Posted by luxuryasiahome on September 28, 2009

Pauline Goh
Managing Director
CB Richard Ellis Singapore

THE measures are aimed at cooling the market by lowering demand and increasing supply. On the demand side, the removal of the special payment schemes will effectively encourage homebuyers to reassess their cashflow position carefully before they make purchase commitments. Those who have sufficient funds only for the upfront 20 per cent downpayment and are relying on the future sale of their existing homes to help finance their new purchases may now be encouraged to hold back on newly launched projects and possibly look instead to the secondary market including projects that are close to TOP.

On the supply side, the re-introduction of the confirmed list back into the government land sales programme will provide better visibility to the market on the pipeline of future supply.

These measures should help to moderate, to more sustainable levels, the current sales momentum which has escalated since March and looks set to easily exceed the record volume of 14,811 units in 2007.

Laura Deal
Executive Director
The American Chamber of Commerce in Singapore

THE American Chamber of Commerce in Singapore just conducted its eighth annual Business Outlook Survey of US businesses across Asean. As part of this survey, companies rate their satisfaction level with aspects of the business environment of the country in which they operate.

Overall, Singapore is viewed extremely positively by US companies based here as a place to do business. However, for several years, the greatest dissatisfaction has been with the cost of overheads – mainly housing and office leases. In 2008, 74 per cent of the surveyed US companies based in Singapore reported being dissatisfied with housing and office lease costs. In 2009, that number declined to 55 per cent for housing and 47 per cent for office leases. Anecdotally, our members also cite housing and office lease costs as the greatest challenge to planning business expansion in Singapore rather than other countries in the region.

It is crucial for the Singapore government to keep housing and office lease prices low as the country rebounds from the world economic downturn. Through these measures, the government is ensuring that Singapore remains competitive in attracting and keeping foreign companies.

David Leong
Managing Director
PeopleWorldwide Consulting Pte Ltd

HAVING witnessed the burst US property bubble, it is not hard to imagine how those conditions – if not tempered with cooling-off measures by Ministry of National Development – will put Singapore in similar dire straits.
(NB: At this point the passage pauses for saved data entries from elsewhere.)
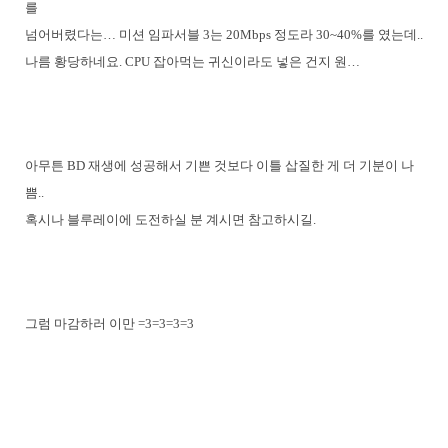
를
넘어버렸다는… 미션 임파서블 3는 20Mbps 정도라 30~40%를 였는데..
나름 황당하네요. CPU 잡아먹는 귀신이라도 넣은 건지 원…
아무튼 BD 재생에 성공해서 기쁜 것보다 이틀 삽질한 게 더 기분이 나
쁨..
혹시나 블루레이에 도전하실 분 계시면 참고하시길.
그럼 마감하러 이만 =3=3=3=3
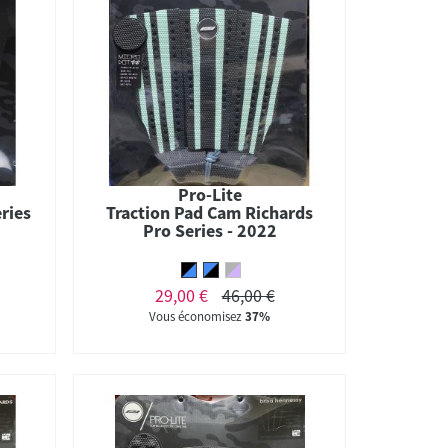
Pro-Lite
eries
Traction Pad Cam Richards
Pro Series - 2022
29,00 €
46,00 €
Vous économisez
37%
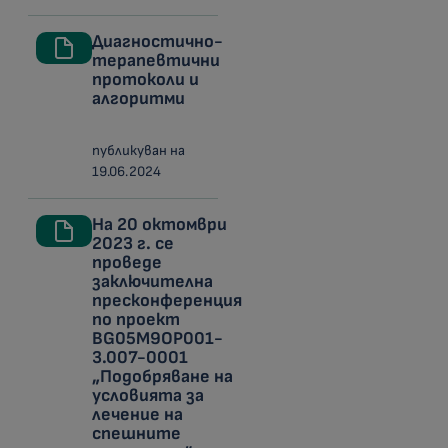
Диагностично-
терапевтични
протоколи и
алгоритми
публикуван на
19.06.2024
На 20 октомври
2023 г. се
проведе
заключителна
пресконференция
по проект
BG05M9OP001-
3.007-0001
„Подобряване на
условията за
лечение на
спешните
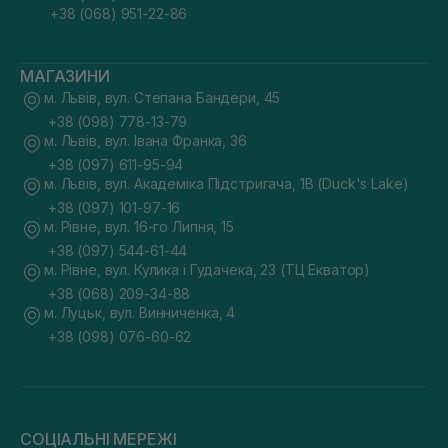
+38 (068) 951-22-86
МАГАЗИНИ
м. Львів, вул. Степана Бандери, 45
+38 (098) 778-13-79
м. Львів, вул. Івана Франка, 36
+38 (097) 611-95-94
м. Львів, вул. Академіка Підстригача, 1В (Duck's Lake)
+38 (097) 101-97-16
м. Рівне, вул. 16-го Липня, 15
+38 (097) 544-61-44
м. Рівне, вул. Кулика і Гудачека, 23 (ТЦ Екватор)
+38 (068) 209-34-88
м. Луцьк, вул. Винниченка, 4
+38 (098) 076-60-62
СОЦІАЛЬНІ МЕРЕЖІ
Property prices should be aligned with economic fundamentals. With the current spiralling of prices, these are signs of heightened speculative activity with no major shift in economic fundamentals.

The intervention with the immediate withdrawal of the interest absorption scheme (IAS) and interest only loans (IOL) being offered for purchases of uncompleted property developments will halt any frivolous speculations for the moment. However, with the interest rate pedal nailed to the floorboard and remaining so low for such a long time, new money will find properties as good investment options.

Whatever the case, it looks like demand outstrips supply and therefore there is a chasing up of the property prices. Private home sales witnessed strong upswing since February this year when 11 times more homes were sold compared to January’s 108 units. Since then, developers have sold more than 10,000 units, more than double the 4,300 sold in the entire 2008.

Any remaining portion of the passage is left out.